Your Integration Tests are Too Long

Aug 31, 2021

Where is the psychological safety? Oh, wait, this is software engineering ...

The value of a CI/CD Pipeline is inversely proportional to how long the pipeline takes to run.

— Matt Rickard (@mattrickard) August 28, 2021

By definition, CI/CD pipelines are focused on two things:

  • continuous integration (CI) – integrating developer changes into a single revision,
  • continuous deployment (CD) takes that single revision and deploys it to customers.

CI/CD value is inversely linked to time because it can quickly become a Limiting Step in a developer's job. DevOps engineers will roll their eyes at this statement because the CI/CD pipeline is often their job. Instead, the right question to ask is:

Does a longer pipeline ultimately benefit the customer?

Take two extremes: no testing, which makes development initially fast but ships significantly broken features. Full testing, which covers every imaginable use case, but slows feature development to a halt (and still lets some bugs through).

Like reproducibility, software correctness is usually on a spectrum. Few, if any, large projects attain 100% test coverage, and they shouldn't. Integration and end-to-end tests are often comprehensive but can't cover all possible scenarios.

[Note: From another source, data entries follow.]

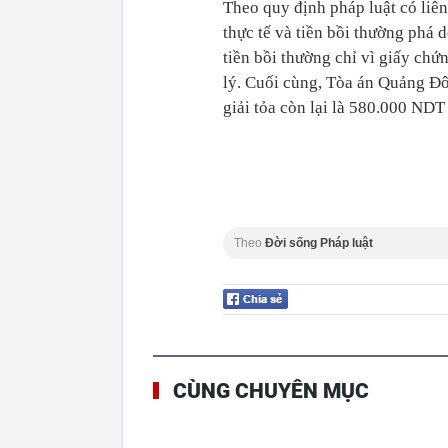
Theo quy định pháp luật có liên
thực tế và tiền bồi thường phá 
tiền bồi thường chỉ vì giấy ch
lý. Cuối cùng, Tòa án Quảng Đô
giải tỏa còn lại là 580.000 NDT
Theo
Đời sống Pháp luật
CÙNG CHUYÊN MỤC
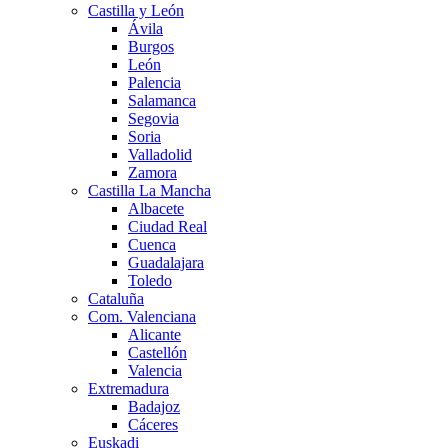
Castilla y León
Ávila
Burgos
León
Palencia
Salamanca
Segovia
Soria
Valladolid
Zamora
Castilla La Mancha
Albacete
Ciudad Real
Cuenca
Guadalajara
Toledo
Cataluña
Com. Valenciana
Alicante
Castellón
Valencia
Extremadura
Badajoz
Cáceres
Euskadi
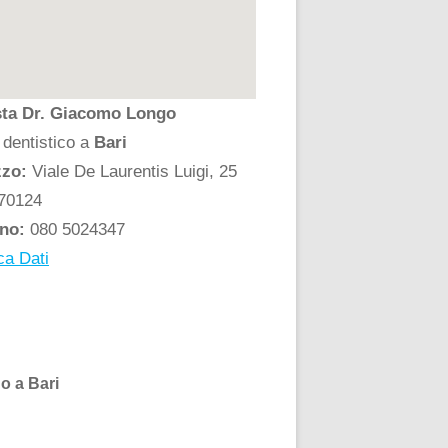
sta Dr. Giacomo Longo
 dentistico a
Bari
zzo:
Viale De Laurentis Luigi, 25
70124
ono:
080 5024347
ca Dati
o a Bari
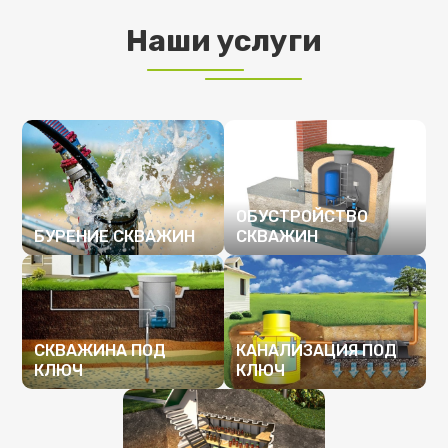
Наши услуги
ОБУСТРОЙСТВО
БУРЕНИЕ СКВАЖИН
СКВАЖИН
ПОДРОБНЕЕ
ПОДРОБНЕЕ
СКВАЖИНА ПОД
КАНАЛИЗАЦИЯ ПОД
КЛЮЧ
КЛЮЧ
ПОДРОБНЕЕ
ПОДРОБНЕЕ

Extensive and long-running integration and end-to-end tests are good in theory, but have significant effects on the engineering organization and culture in practice.

We want bugs to be identified and fixed. Long-running tests can identify those bugs, but a lengthened feedback cycle works against that goal.

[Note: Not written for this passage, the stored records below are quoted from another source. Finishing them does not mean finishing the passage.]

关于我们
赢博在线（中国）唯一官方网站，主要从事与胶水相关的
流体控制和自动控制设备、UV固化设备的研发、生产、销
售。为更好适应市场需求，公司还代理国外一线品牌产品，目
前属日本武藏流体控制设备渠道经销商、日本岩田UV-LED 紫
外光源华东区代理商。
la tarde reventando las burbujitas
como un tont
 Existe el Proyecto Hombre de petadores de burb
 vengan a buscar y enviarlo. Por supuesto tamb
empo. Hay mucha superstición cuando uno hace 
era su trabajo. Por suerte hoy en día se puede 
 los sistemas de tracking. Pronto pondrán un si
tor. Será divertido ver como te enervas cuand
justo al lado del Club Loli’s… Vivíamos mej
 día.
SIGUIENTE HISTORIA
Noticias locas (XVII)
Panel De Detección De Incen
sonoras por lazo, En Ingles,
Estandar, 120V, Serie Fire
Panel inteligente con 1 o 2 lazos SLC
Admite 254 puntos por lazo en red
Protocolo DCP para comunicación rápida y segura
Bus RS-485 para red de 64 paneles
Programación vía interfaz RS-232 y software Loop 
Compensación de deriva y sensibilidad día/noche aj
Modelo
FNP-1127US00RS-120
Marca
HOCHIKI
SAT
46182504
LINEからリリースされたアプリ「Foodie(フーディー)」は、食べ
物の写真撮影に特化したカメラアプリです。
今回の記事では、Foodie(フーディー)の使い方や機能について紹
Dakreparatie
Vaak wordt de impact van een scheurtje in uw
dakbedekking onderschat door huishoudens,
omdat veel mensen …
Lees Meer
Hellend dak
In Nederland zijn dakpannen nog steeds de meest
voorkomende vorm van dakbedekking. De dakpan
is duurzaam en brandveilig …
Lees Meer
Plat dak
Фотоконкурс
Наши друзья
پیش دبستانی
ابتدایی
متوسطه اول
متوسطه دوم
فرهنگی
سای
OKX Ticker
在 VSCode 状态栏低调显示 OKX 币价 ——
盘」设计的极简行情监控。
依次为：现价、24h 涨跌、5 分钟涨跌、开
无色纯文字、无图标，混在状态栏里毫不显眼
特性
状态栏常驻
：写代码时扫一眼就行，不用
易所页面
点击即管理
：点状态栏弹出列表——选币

Faster feedback loops light a fire at both ends of the candle: bugs can be identified quicker, and developers can fix bugs quickly.

Failures can be difficult to debug in a long end-to-end pipeline. In bad (and common) cases, they can cause transient failures due to the pipeline itself. Test flakes reduce the trust in the pipeline, and an untrustworthy pipeline is not worth its weight in code.

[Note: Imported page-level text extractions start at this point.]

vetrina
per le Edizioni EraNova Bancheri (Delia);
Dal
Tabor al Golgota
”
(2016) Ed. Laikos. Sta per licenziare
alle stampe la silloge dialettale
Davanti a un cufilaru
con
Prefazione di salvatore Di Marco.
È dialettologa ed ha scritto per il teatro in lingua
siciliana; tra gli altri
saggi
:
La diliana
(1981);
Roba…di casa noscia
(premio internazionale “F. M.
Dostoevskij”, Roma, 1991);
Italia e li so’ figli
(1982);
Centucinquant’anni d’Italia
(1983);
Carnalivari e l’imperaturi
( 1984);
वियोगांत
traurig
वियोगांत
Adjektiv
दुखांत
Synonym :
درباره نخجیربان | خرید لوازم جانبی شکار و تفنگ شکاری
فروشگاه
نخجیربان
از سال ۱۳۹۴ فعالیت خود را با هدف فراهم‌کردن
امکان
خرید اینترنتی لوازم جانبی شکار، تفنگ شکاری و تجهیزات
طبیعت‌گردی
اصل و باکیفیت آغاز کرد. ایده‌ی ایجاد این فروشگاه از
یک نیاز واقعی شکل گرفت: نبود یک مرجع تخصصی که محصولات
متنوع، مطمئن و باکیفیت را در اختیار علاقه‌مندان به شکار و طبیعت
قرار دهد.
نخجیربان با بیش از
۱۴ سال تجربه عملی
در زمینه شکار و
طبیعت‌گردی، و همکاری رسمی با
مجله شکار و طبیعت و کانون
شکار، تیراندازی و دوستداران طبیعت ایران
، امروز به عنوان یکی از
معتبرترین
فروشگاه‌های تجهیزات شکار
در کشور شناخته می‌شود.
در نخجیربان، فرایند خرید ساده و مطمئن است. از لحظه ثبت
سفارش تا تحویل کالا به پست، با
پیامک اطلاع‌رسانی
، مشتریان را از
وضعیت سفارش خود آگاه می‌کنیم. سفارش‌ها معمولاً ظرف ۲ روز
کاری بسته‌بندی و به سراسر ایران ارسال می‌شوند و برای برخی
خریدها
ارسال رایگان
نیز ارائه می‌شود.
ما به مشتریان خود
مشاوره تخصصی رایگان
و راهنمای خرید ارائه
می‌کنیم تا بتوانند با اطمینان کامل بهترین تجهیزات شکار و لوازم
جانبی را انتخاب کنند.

The lesson is that testing is about risk management. Unit tests provide quick feedback and are easily debuggable. As projects scale, unit tests can scale alongside without issue. On the other hand, integration and e2e tests exponentially increase complexity as a project grows, especially in microservice architectures.

The takeaways:

  • End-to-end and integration tests don't always benefit the customer and can be detrimental to the bug identification and fix feedback cycle.
  • Most tests should be unit tests, followed by a smaller set of functionality tested by integration tests. Finally, the most critical and smallest subset tested as end-to-end tests.